:: PROBLEM DESCRIPTION ::
Below is a block of records; reproduce all of them exactly and leave out any pictures.

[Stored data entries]
==================================================
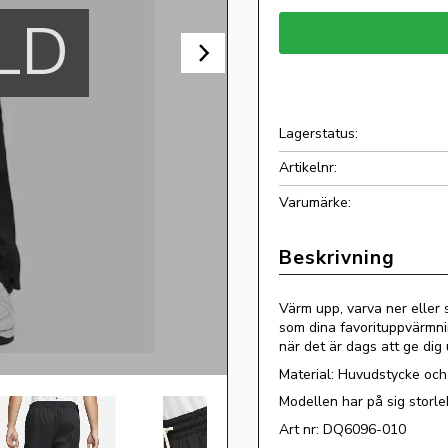
LD
Lagerstatus
Artikelnr
Värm upp, varva ner eller 
som dina favorituppvärmni
när det är dags att ge dig
Material:
Huvudstycke och 
Modellen har på sig storl
Art nr: DQ6096-010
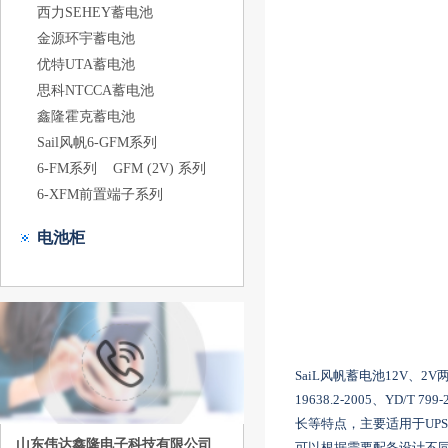
西力SEHEY蓄电池
金源环宇蓄电池
优特UTA蓄电池
思科NTCCA蓄电池
鑫隆霍克蓄电池
Sail风帆6-GFM系列
6-FM系列
GFM (2V) 系列
6-XFM前置端子系列
电池柜
SaiL风帆蓄电池12V、2
19638.2-2005、YD
长等特点，主要适用于U
山东伟达鑫隆电子科技有限公司
可以根据需要配备设计不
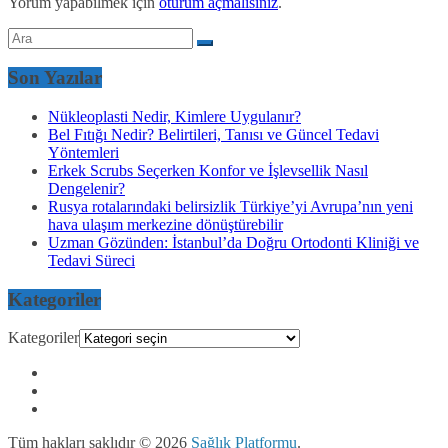
Yorum yapabilmek için
oturum açmalısınız
.
Son Yazılar
Nükleoplasti Nedir, Kimlere Uygulanır?
Bel Fıtığı Nedir? Belirtileri, Tanısı ve Güncel Tedavi
Yöntemleri
Erkek Scrubs Seçerken Konfor ve İşlevsellik Nasıl
Dengelenir?
Rusya rotalarındaki belirsizlik Türkiye’yi Avrupa’nın yeni
hava ulaşım merkezine dönüştürebilir
Uzman Gözünden: İstanbul’da Doğru Ortodonti Kliniği ve
Tedavi Süreci
Kategoriler
Kategoriler
Tüm hakları saklıdır © 2026
Sağlık Platformu
.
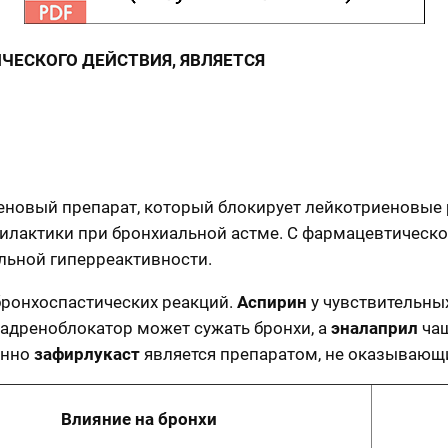
ЕСКОГО ДЕЙСТВИЯ, ЯВЛЯЕТСЯ
еновый препарат, который блокирует лейкотриеновые
офилактики при бронхиальной астме. С фармацевтическо
льной гиперреактивности.
бронхоспастических реакций.
Аспирин
у чувствительны
-адреноблокатор может сужать бронхи, а
эналаприл
чащ
енно
зафирлукаст
является препаратом, не оказывающ
Влияние на бронхи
==================================================
:: RESULT OF THE EXERCISE ::
LD
Lagerstatus
Artikelnr
Värm upp, varva ner eller 
som dina favorituppvärmni
när det är dags att ge dig
Material:
Huvudstycke och 
Modellen har på sig storl
Art nr: DQ6096-010
西力SEHEY蓄电池
金源环宇蓄电池
优特UTA蓄电池
思科NTCCA蓄电池
鑫隆霍克蓄电池
Sail风帆6-GFM系列
6-FM系列
GFM (2V) 系列
6-XFM前置端子系列
电池柜
SaiL风帆蓄电池12V、2
19638.2-2005、YD
长等特点，主要适用于U
山东伟达鑫隆电子科技有限公司
可以根据需要配备设计不
Yorum yapabilmek için
oturum açmalısınız
.
Son Yazılar
Nükleoplasti Nedir, Kimlere Uygulanır?
Bel Fıtığı Nedir? Belirtileri, Tanısı ve Güncel Tedavi
Yöntemleri
Erkek Scrubs Seçerken Konfor ve İşlevsellik Nasıl
Dengelenir?
Rusya rotalarındaki belirsizlik Türkiye’yi Avrupa’nın yeni
hava ulaşım merkezine dönüştürebilir
Uzman Gözünden: İstanbul’da Doğru Ortodonti Kliniği ve
Tedavi Süreci
Kategoriler
Kategoriler
Tüm hakları saklıdır © 2026
Sağlık Platformu
.
ЕСКОГО ДЕЙСТВИЯ, ЯВЛЯЕТСЯ
еновый препарат, который блокирует лейкотриеновые
офилактики при бронхиальной астме. С фармацевтическо
льной гиперреактивности.
бронхоспастических реакций.
Аспирин
у чувствительны
-адреноблокатор может сужать бронхи, а
эналаприл
чащ
енно
зафирлукаст
является препаратом, не оказывающ
Влияние на бронхи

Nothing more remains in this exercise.